Perhaps we need more trouble makers in Stormont rather than on streets?

Like FitzJamesHorse, I get a sense that something important may have happened this week, though like him I also think it is way to early to conclude too concretely what they might be. But here are some short near ground thoughts to extend yesterday’s briefing for Hillary.

I think it demonstrates that government parties under our rigid and inclusive system put themselves (and the rest of society) in a very dangerous position when they indulge in activism, particularly when it involves stirring oppositionalist voices that have no residual voice on the hill.

As Mark Devenport notes, this was our first street crisis that genuinely touches Stormont’s political arrangements (think three elections in a row with no discernable change).

For all the deaths and injuries arising from dissident Republican activities (the death of David Black was discounted almost immediately), none of it has done much other than stress the body politic and force them to unify.

By contrast these events have brought out and defined political differences to an extent we’ve not seen since before the election of November 2003.

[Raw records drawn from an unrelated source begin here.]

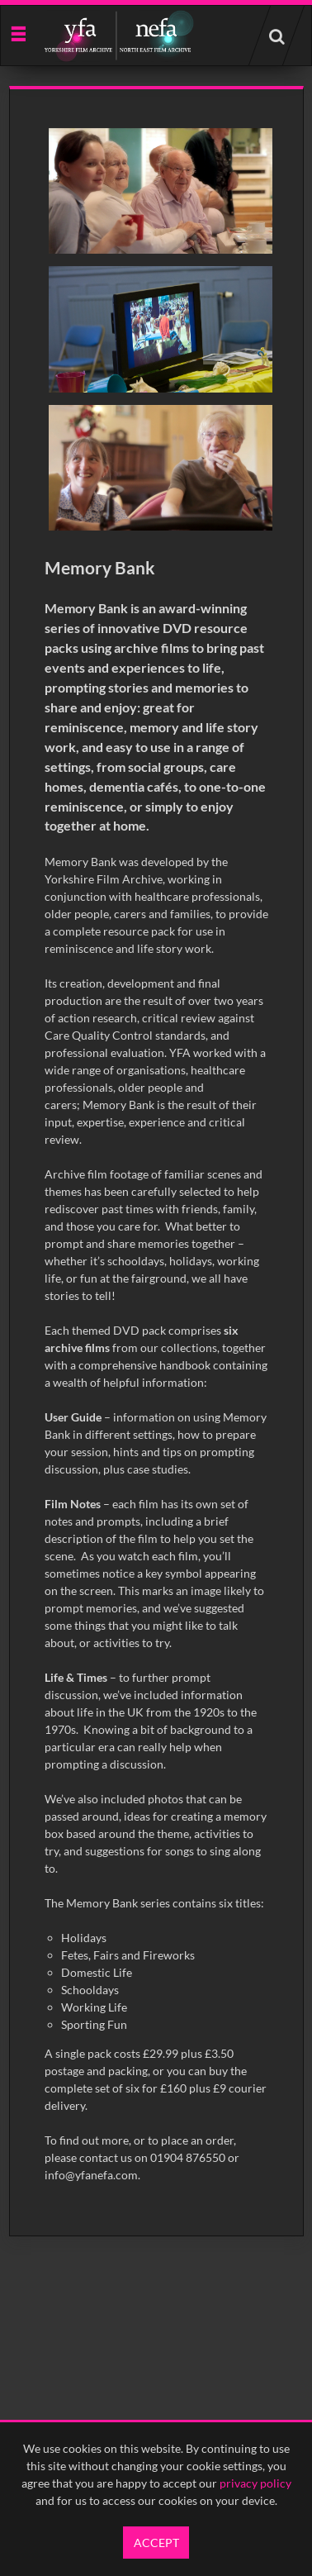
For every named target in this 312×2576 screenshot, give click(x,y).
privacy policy (255, 2483)
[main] (156, 1161)
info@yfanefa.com (91, 2175)
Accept (156, 2543)
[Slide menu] (17, 32)
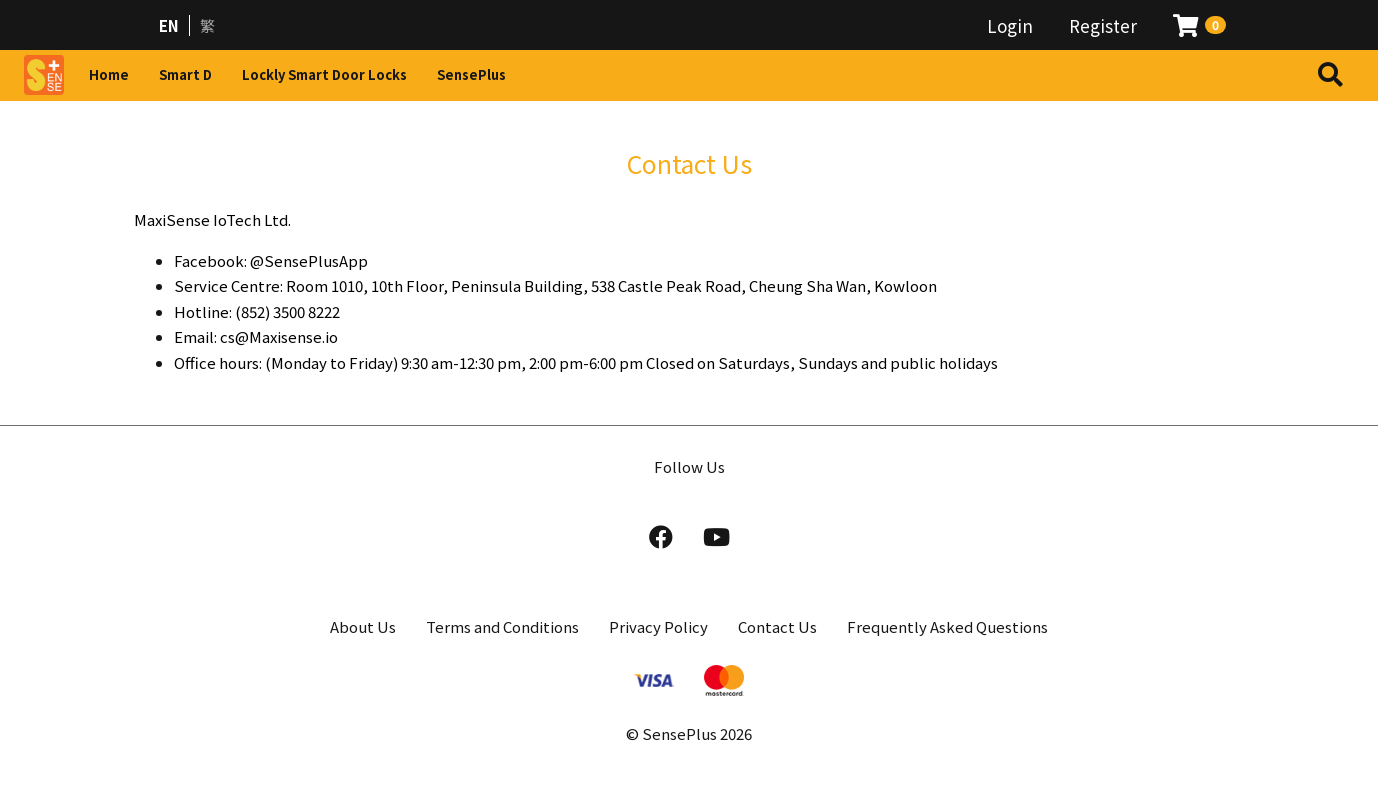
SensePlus (471, 74)
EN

The bit in the middle in society actually matters more than people imagine it does. Alliance got hit because they actively used their balance of power. It made them relevant, and now they are being attacked for it. The question arises, can they follow through? Do they have a critique of where the big two are leading us that will actually impress the voters?

Perhaps it is significant that Belfast City Council is becoming one of the few place that people can make a political impact? The radicalising effects on the body politic have come from local authorities, rather than Stormont where everyone is on their best behaviour and nothing moves without prior agreement from OFMdFM.

Perhaps a little bit of trouble makes people think and reassess matters. Once that trouble takes to the streets it becomes scary and dangerous. Should our politicians not be looking to take more of that trouble off the streets and on to the floor of the house?

Only we don’t need to be talking about flegs, or the names of children’s playgrounds. These just end up taking centre stage because we cannot deal with bigger stuff that actually matters to people.

This is some of what Mike Nesbitt was stutteringly trying to say last night on UTV, but he was already mired in the street fight and once you are down there, and off policy, as Brian pointed out yesterday, nobody actually cares about jobs, education or all island economies, when gratification comes quicker when you can burn something down.

If we are not careful Stormont will resume the role it had in the early troubles: remote, aloof, and most of all, irrelevant to lives of the people it is supposed to represent. Perhaps what we need is more trouble makers, but in Stormont rather than on the streets?